[Opening DATA SHOWN section]
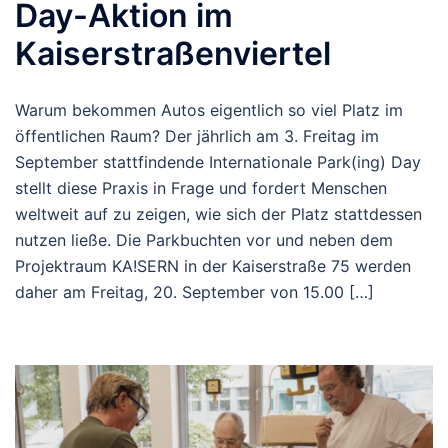
Day-Aktion im
Kaiserstraßenviertel
Warum bekommen Autos eigentlich so viel Platz im
öffentlichen Raum? Der jährlich am 3. Freitag im
September stattfindende Internationale Park(ing) Day
stellt diese Praxis in Frage und fordert Menschen
weltweit auf zu zeigen, wie sich der Platz stattdessen
nutzen ließe. Die Parkbuchten vor und neben dem
Projektraum KA!SERN in der Kaiserstraße 75 werden
daher am Freitag, 20. September von 15.00 […]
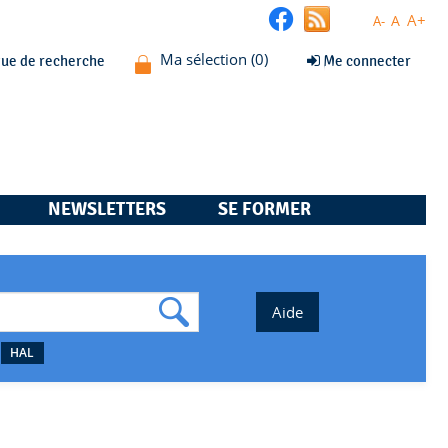
A+
A
A-
que de recherche
Me connecter
NEWSLETTERS
SE FORMER
HAL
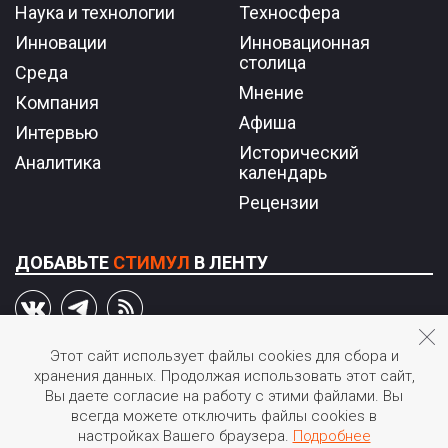
Наука и технологии
Техносфера
Инновации
Инновационная
столица
Среда
Мнение
Компания
Афиша
Интервью
Исторический
Аналитика
календарь
Рецензии
ДОБАВЬТЕ
СТИМУЛ
В ЛЕНТУ
Этот сайт использует файлы cookies для сбора и
хранения данных. Продолжая использовать этот сайт,
© 2026 STIмул.
Вы даете согласие на работу с этими файлами. Вы
Журнал об инновациях в России.
всегда можете отключить файлы cookies в
Перепечатка или иное воспроизведение материалов
настройках Вашего браузера.
Подробнее
допускается только с согласия редакции.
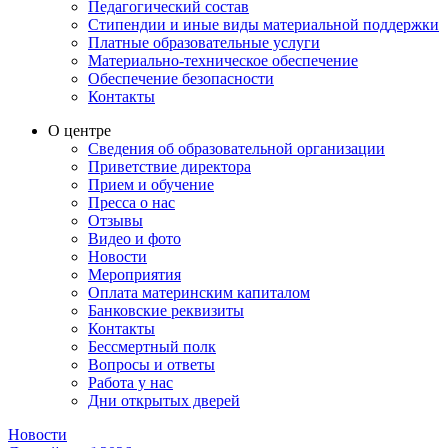
Педагогический состав
Стипендии и иные виды материальной поддержки
Платные образовательные услуги
Материально-техническое обеспечение
Обеспечение безопасности
Контакты
О центре
Сведения об образовательной организации
Приветствие директора
Прием и обучение
Пресса о нас
Отзывы
Видео и фото
Новости
Мероприятия
Оплата материнским капиталом
Банковские реквизиты
Контакты
Бессмертный полк
Вопросы и ответы
Работа у нас
Дни открытых дверей
Новости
[Closing DATA SHOWN section]
▶ _EXERCISE DESCRIPTION_
What lines in the records contain the word "cookies"? Return each one.

▶ _EXPECTED ANSWER_
Этот сайт использует файлы cookies для сбора и
всегда можете отключить файлы cookies в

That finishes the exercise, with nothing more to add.